Medvedev, 42, a trained lawyer, worked under Putin in the early 1990s in the mayor's office of St. Petersburg, the president's hometown. In Moscow in 1999, he was appointed acting deputy chief of the presidential staff.
He also headed the president's campaign headquarters in the run-up to the 2000 election. In 2003, he became chief of the presidential administration and retained the post until November 2005, when he was appointed first deputy prime minister and put in charge of an ambitious multi-billion-dollar "national project" to improve living standards.
He will be formally nominated as presidential candidate at a United Russia congress on December 17.
Reaction of Russian analysts
"This is positive news for the market as the most liberal of the possible presidential candidates was approved," Yaroslav Lisovolik, a senior Deutsche Bank economics analyst, said. "The liberal aspect of Putin's economic policy can be preserved if Medvedev becomes president."
Echoing the statement, an economist at Russian brokerage Troika Dialog said the news would encourage investment in the country. Anton Struchevsky said Medvedev was a liberal politician, unlike another first deputy premier and ex-defense minister also widely tipped for the presidency, Sergei Ivanov, whose KGB background was treated with apprehension by Western countries.
However an analyst with Trust investment bank, Yevgeny Nadorshin, said Medvedev's appointment would not influence the investment climate in Russia, and that there was in fact little difference between the candidates.

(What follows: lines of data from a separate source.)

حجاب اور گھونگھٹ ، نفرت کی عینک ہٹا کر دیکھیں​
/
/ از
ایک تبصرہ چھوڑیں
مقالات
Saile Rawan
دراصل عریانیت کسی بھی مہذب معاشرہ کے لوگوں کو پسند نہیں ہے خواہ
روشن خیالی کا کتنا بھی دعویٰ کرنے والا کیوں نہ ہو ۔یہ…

Italian and German political analysts said they were surprised by Putin's backing of a 'strong' presidential candidate, rather than a loyal supporter who would let him keep the reins of power.

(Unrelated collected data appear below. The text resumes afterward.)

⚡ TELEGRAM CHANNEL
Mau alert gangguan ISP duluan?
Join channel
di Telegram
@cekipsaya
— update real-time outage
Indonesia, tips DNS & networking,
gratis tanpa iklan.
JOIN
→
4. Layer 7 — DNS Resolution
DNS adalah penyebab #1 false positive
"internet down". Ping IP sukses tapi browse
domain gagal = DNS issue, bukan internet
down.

"This came as a real surprise for the West, which had expected Putin to propose a less weighty figure as presidential candidate," Roberto Menotti of Aspen Institute Italia said. "But he backed a strong candidate capable of taking on responsibility and making independent decisions."
Putin, while saying he will not violate the Constitution by remaining in the Kremlin for a third term, has pledged to retain influence in Russian politics. Various theories have been circulated in domestic and foreign media as to what position the president could opt for after the polls next year.
One of the scenarios was that Putin would back a weak successor with a view to returning to power within the next few years.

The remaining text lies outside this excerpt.